Search the records for "beneficio". Copy every line where it appears.

[Saved entries]
########################################

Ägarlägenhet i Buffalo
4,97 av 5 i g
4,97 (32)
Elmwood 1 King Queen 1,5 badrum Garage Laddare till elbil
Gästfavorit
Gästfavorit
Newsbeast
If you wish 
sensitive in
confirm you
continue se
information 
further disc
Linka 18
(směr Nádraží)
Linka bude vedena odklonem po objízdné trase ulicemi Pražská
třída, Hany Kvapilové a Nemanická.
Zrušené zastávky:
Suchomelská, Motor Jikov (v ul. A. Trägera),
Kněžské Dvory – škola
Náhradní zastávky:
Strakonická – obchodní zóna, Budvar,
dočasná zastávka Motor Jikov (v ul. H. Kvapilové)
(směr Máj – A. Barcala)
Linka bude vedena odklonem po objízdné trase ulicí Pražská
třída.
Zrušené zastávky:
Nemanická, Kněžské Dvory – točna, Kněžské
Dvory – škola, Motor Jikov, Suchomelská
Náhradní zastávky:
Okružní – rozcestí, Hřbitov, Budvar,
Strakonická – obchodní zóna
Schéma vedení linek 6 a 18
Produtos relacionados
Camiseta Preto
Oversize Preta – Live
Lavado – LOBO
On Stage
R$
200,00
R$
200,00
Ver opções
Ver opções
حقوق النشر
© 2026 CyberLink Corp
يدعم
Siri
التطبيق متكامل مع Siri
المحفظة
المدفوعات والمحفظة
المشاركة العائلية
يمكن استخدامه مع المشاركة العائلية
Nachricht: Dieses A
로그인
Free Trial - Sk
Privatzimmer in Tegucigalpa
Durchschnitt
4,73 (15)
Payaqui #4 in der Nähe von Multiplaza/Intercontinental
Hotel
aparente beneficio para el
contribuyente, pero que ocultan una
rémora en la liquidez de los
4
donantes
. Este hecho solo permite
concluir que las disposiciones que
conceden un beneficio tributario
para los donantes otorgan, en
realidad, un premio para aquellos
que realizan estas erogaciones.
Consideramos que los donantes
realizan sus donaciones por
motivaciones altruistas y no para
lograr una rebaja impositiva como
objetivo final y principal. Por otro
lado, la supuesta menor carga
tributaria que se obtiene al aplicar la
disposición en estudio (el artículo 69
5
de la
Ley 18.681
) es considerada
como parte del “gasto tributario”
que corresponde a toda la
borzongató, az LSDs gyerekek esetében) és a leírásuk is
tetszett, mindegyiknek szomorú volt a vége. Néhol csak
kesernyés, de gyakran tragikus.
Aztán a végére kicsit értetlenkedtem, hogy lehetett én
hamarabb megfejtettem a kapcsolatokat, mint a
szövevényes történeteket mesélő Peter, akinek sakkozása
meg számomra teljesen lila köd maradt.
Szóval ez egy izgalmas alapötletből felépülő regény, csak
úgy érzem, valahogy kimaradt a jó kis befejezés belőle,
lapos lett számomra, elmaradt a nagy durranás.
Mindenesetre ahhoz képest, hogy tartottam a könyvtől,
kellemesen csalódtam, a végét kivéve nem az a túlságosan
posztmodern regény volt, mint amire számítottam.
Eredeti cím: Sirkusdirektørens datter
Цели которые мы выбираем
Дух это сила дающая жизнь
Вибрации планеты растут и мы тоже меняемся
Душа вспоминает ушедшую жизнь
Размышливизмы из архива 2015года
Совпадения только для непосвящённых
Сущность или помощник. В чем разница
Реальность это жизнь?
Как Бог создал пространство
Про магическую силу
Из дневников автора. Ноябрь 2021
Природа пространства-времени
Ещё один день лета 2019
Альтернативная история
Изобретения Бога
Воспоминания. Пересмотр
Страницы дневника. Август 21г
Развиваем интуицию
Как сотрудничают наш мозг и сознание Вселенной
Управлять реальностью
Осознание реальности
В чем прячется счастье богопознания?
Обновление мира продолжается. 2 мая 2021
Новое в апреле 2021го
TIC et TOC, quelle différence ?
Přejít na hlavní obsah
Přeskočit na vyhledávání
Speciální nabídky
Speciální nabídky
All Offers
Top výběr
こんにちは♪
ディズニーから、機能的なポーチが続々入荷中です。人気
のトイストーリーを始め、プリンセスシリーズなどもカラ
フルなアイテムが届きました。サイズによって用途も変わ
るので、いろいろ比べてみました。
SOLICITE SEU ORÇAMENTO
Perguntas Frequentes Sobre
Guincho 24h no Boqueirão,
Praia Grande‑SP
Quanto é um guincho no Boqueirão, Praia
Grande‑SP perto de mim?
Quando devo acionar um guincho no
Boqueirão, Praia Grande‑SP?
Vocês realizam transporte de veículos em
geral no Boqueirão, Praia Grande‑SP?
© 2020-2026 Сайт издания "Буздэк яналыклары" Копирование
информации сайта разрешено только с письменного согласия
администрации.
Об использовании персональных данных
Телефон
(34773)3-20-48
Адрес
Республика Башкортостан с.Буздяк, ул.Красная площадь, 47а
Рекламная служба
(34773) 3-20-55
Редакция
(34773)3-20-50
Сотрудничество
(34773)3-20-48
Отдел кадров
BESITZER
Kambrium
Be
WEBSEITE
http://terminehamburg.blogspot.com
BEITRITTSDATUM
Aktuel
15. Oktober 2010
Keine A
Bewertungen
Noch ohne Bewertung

########################################

= Result =
aparente beneficio para el
conceden un beneficio tributario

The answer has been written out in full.